[Dataset excerpts]

------------------------------------------------------------

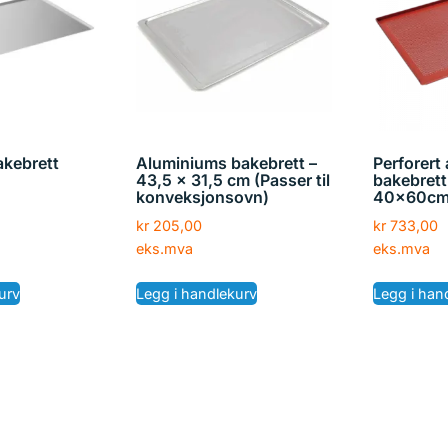
akebrett
Aluminiums bakebrett –
Perforert
43,5 x 31,5 cm (Passer til
bakebrett
konveksjonsovn)
40x60c
kr
205,00
kr
733,00
eks.mva
eks.mva
urv
Legg i handlekurv
Legg i han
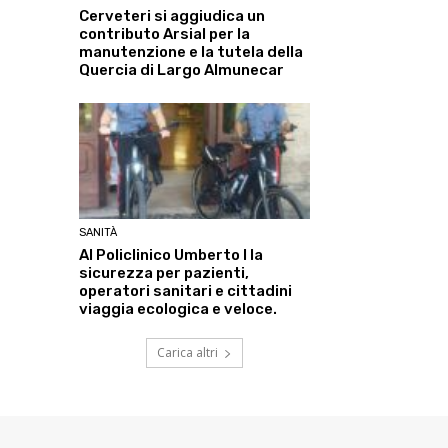
Cerveteri si aggiudica un
contributo Arsial per la
manutenzione e la tutela della
Quercia di Largo Almunecar
SANITÀ
Al Policlinico Umberto I la
sicurezza per pazienti,
operatori sanitari e cittadini
viaggia ecologica e veloce.
Carica altri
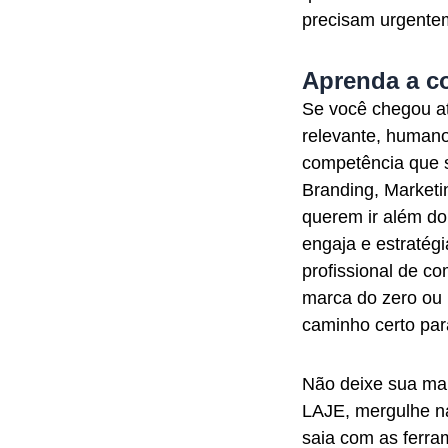
precisam urgente
Aprenda a c
Se você chegou at
relevante, humano
competência que s
Branding, Marketi
querem ir além do
engaja e estratég
profissional de c
marca do zero ou
caminho certo par
Não deixe sua ma
LAJE, mergulhe na
saia com as ferra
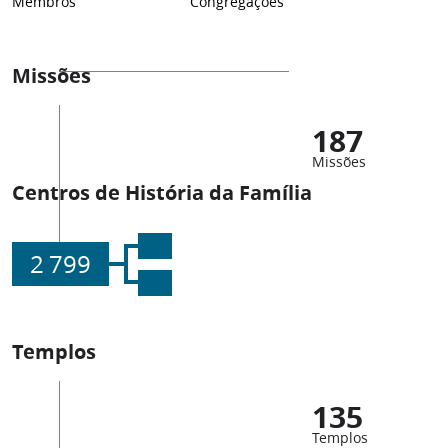
Membros
Congregações
Missões
187
Missões
Centros de História da Família
2 799
Templos
135
Templos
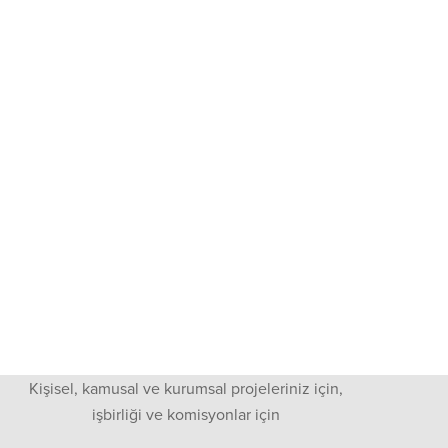
Kişisel, kamusal ve kurumsal projeleriniz için,
işbirliği ve komisyonlar için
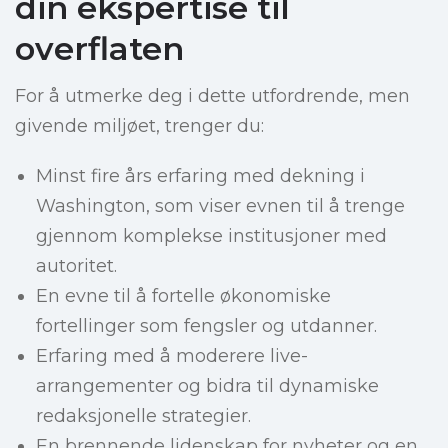
din ekspertise til
overflaten
For å utmerke deg i dette utfordrende, men
givende miljøet, trenger du:
Minst fire års erfaring med dekning i
Washington, som viser evnen til å trenge
gjennom komplekse institusjoner med
autoritet.
En evne til å fortelle økonomiske
fortellinger som fengsler og utdanner.
Erfaring med å moderere live-
arrangementer og bidra til dynamiske
redaksjonelle strategier.
En brennende lidenskap for nyheter og en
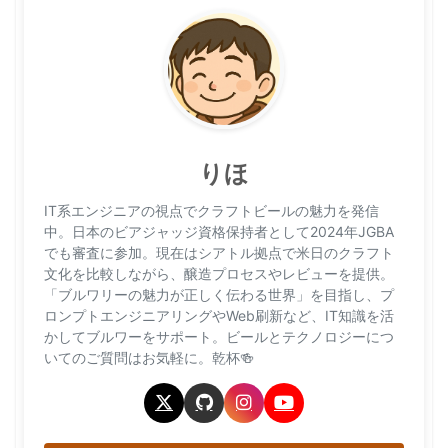
りほ
IT系エンジニアの視点でクラフトビールの魅力を発信
中。日本のビアジャッジ資格保持者として2024年JGBA
でも審査に参加。現在はシアトル拠点で米日のクラフト
文化を比較しながら、醸造プロセスやレビューを提供。
「ブルワリーの魅力が正しく伝わる世界」を目指し、プ
ロンプトエンジニアリングやWeb刷新など、IT知識を活
かしてブルワーをサポート。ビールとテクノロジーにつ
いてのご質問はお気軽に。乾杯🍻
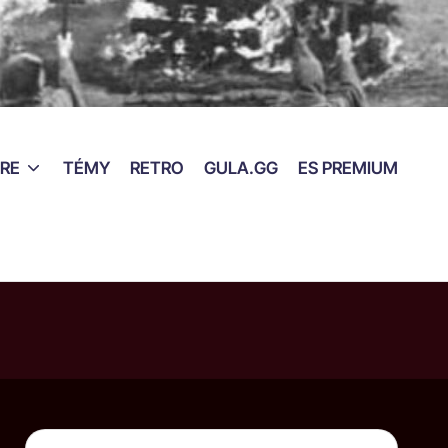
RE
TÉMY
RETRO
GULA.GG
ES PREMIUM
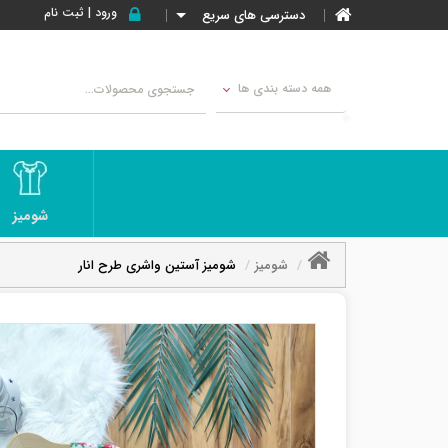
ورود | ثبت نام
دسترسی های سریع
همه دسته بندی ها
شومیز
شومیز
شومیز آستین واشری طرح انار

------------------------------------------------------------

_PROBLEM DETAILS_: Could the entries above be returned verbatim, with no pictures included?

_EXERCISE OUTPUT_:
akebrett
Aluminiums bakebrett –
Perforert
43,5 x 31,5 cm (Passer til
bakebrett
konveksjonsovn)
40x60c
kr
205,00
kr
733,00
eks.mva
eks.mva
urv
Legg i handlekurv
Legg i han
Cerveteri si aggiudica un
contributo Arsial per la
manutenzione e la tutela della
Quercia di Largo Almunecar
SANITÀ
Al Policlinico Umberto I la
sicurezza per pazienti,
operatori sanitari e cittadini
viaggia ecologica e veloce.
Carica altri
precisam urgente
Aprenda a c
Se você chegou at
relevante, humano
competência que s
Branding, Marketi
querem ir além do
engaja e estratég
profissional de c
marca do zero ou
caminho certo par
Não deixe sua ma
LAJE, mergulhe na
saia com as ferra
Membros
Congregações
Missões
187
Missões
Centros de História da Família
2 799
Templos
135
Templos
Kişisel, kamusal ve kurumsal projeleriniz için,
işbirliği ve komisyonlar için
din ekspertise til
overflaten
For å utmerke deg i dette utfordrende, men
givende miljøet, trenger du:
Minst fire års erfaring med dekning i
Washington, som viser evnen til å trenge
gjennom komplekse institusjoner med
autoritet.
En evne til å fortelle økonomiske
fortellinger som fengsler og utdanner.
Erfaring med å moderere live-
arrangementer og bidra til dynamiske
redaksjonelle strategier.
En brennende lidenskap for nyheter og en
りほ
IT系エンジニアの視点でクラフトビールの魅力を発信
中。日本のビアジャッジ資格保持者として2024年JGBA
でも審査に参加。現在はシアトル拠点で米日のクラフト
文化を比較しながら、醸造プロセスやレビューを提供。
「ブルワリーの魅力が正しく伝わる世界」を目指し、プ
ロンプトエンジニアリングやWeb刷新など、IT知識を活
かしてブルワーをサポート。ビールとテクノロジーにつ
いてのご質問はお気軽に。乾杯🍻
RE
TÉMY
RETRO
GULA.GG
ES PREMIUM
ورود | ثبت نام
دسترسی های سریع
همه دسته بندی ها
شومیز
شومیز
شومیز آستین واشری طرح انار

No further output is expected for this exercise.